Not that it mattered much as they won their opening 11 games of the 2023-24 DStv Premiership season to again sprint into the lead in the race for the title, and were six points clear at the end of the year.
Sundowns did not lose a single league game in the calendar year, with the decision to appoint Rulani Mokwena as solo new coach bearing almost immediate fruit.
The club also made some strategic signings with the likes of Bathusi Aubaas (TS Galaxy), Thapelo Maseko (SuperSport United), Junior Mendieta (Stellenbosch) and Lesiba Nku from Marumo Gallants strengthening an already star-studded squad, but no better was their financial muscle exemplified than with the signing of Brazilian Lucas Ribeiro from the Belgian league.

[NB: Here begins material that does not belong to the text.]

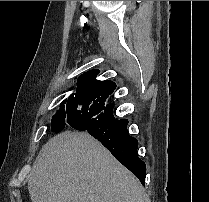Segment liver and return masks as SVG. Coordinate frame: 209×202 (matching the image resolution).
<instances>
[{"label": "liver", "instance_id": "obj_1", "mask_svg": "<svg viewBox=\"0 0 209 202\" xmlns=\"http://www.w3.org/2000/svg\"><path fill=\"white\" fill-rule=\"evenodd\" d=\"M28 190L32 202H145L138 179L93 137L75 131L42 147Z\"/></svg>", "mask_w": 209, "mask_h": 202}]
</instances>
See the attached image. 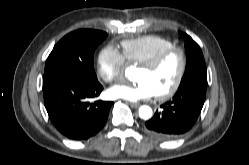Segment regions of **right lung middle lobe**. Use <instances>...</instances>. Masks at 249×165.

For years now, the likes of Kaizer Chiefs and Orlando Pirates have been unable to keep up in the transfer market although both were again active as they sought to halt Sundowns’ supremacy.

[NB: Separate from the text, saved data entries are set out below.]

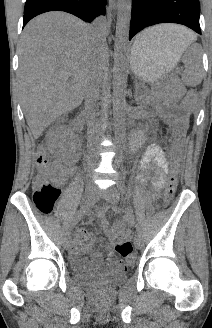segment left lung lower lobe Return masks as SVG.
<instances>
[{
	"instance_id": "1",
	"label": "left lung lower lobe",
	"mask_w": 212,
	"mask_h": 328,
	"mask_svg": "<svg viewBox=\"0 0 212 328\" xmlns=\"http://www.w3.org/2000/svg\"><path fill=\"white\" fill-rule=\"evenodd\" d=\"M199 0H132L129 40L159 23H178L201 34Z\"/></svg>"
}]
</instances>
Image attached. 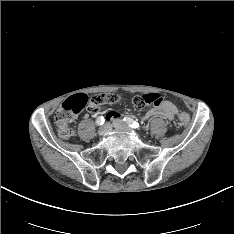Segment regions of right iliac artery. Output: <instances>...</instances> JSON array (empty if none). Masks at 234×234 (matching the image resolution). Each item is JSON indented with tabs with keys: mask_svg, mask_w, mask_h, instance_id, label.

Pirates ended last season with success in the Nedbank Cup, with a 2-1 victory in the final over Sekhukhune United where Zimbabwe international Terrence Dzvukamanja snatched the winner in stoppage time after they had been awarded a controversial penalty earlier in the game.
Pirates also held onto their MTN8 title, edging Sundowns on post-match penalties in the final at Durban’s Moses Mabhida Stadium.

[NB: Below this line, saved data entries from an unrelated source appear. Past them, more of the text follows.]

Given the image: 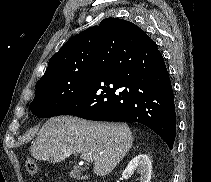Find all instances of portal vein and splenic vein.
I'll use <instances>...</instances> for the list:
<instances>
[{
	"label": "portal vein and splenic vein",
	"instance_id": "obj_1",
	"mask_svg": "<svg viewBox=\"0 0 211 182\" xmlns=\"http://www.w3.org/2000/svg\"><path fill=\"white\" fill-rule=\"evenodd\" d=\"M82 157V156H81ZM83 159H86L89 162L94 161L95 159V155H93L92 153H88L87 155H85L84 157H82Z\"/></svg>",
	"mask_w": 211,
	"mask_h": 182
}]
</instances>
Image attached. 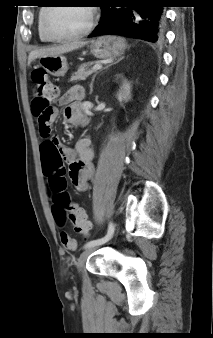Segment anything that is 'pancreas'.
<instances>
[{
    "mask_svg": "<svg viewBox=\"0 0 213 338\" xmlns=\"http://www.w3.org/2000/svg\"><path fill=\"white\" fill-rule=\"evenodd\" d=\"M94 72L95 70H88L87 68H81L72 75L70 82H77L80 80H85L88 76H90Z\"/></svg>",
    "mask_w": 213,
    "mask_h": 338,
    "instance_id": "1",
    "label": "pancreas"
}]
</instances>
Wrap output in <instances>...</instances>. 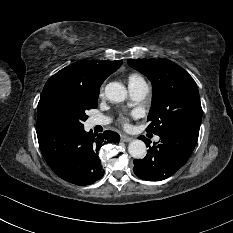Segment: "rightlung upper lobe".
Masks as SVG:
<instances>
[{
    "label": "right lung upper lobe",
    "instance_id": "1",
    "mask_svg": "<svg viewBox=\"0 0 233 233\" xmlns=\"http://www.w3.org/2000/svg\"><path fill=\"white\" fill-rule=\"evenodd\" d=\"M121 64V60H82L63 68L51 78L67 80L87 91H99L103 81Z\"/></svg>",
    "mask_w": 233,
    "mask_h": 233
}]
</instances>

It was no classic final but victory in the Carling Knockout in December for Stellenbosch ensured a first piece of silverware for a club who are showing what can be done on a medium sized budget with community involvement and a good academy programme. Plus, most importantly, consistency in the coaching department where Steve Barker has been in the job for some eight years.
They edged TS Galaxy in a penalty shootout in the final in Durban and finished the year with a drastically changed profile.
They were in 15th place in DStv Premiership last January when they came back from two goals to beat Cape Town City 3-2, never looking back after that success and collecting 51 league points in the calendar year.
Having outshone Egyptian giants Al Ahly in the group phase and then hammering Chabab Belouizdad of Algeria in the quarterfinals, Sundowns were hot favourites for the 2023 Champions League, but needed to get past their old nemesis Wydad Casablanca in the semifinals. They forced a goalless draw away in Morocco in the first leg and needed only one goal at home to advance to final but Wydad twice came from behind to force a 2-2 stalemate in the second leg in Pretoria and go instead to the final on the away goals rule in a major disappointment for the Brazilians.
But Sundowns are back in the group phase of the competition for a ninth successive season, flying the flag again for South Africa and can qualify for the last eight if they win their next game in February.
But for Pirates there was the embarrassment of losing to a club from Botswana and failing to reach the group stage. On paper it looked a routine assignment, even after Pirates had lost away in the first leg against Jwaneng Galaxy in the second round of the African Champions League. But the Buccaneers made heavy work of reducing a 0-1 deficit and took 66 minutes in the second leg before Evidence Makgopa scored at the Orlando Stadium to level the aggregate score. Pirates need one more in the last 20 minutes to go through but could not complete the job and then lost on penalties for an early exit. They were the only one of the four South African representatives in this season’s continental club competition not to go through to the group phase.
Marumo Gallants reached the Africa Confederation Cup semifinal in a mazy run but then ran out of cash and steam and finished in bottom spot.
Chiefs’ experiment with Arthur Zwane as coach was ditched after they finished in fifth place at the end of the 2022-23 season and appointed former Bafana Bafana coach Mofei Ntseki instead. But he lasted only 13 matches before also being fired.
In 2023, there were coaching changes at AmaZulu, Chippa United, Moroka Swallows, Richards basy and Sekhukhune United. Polokwane City won promotion along with Cape Town Spurs, whose had a nightmare return to the top flight and lost the first eight games in a row, precipitating the sacking of Shaun Bartlett.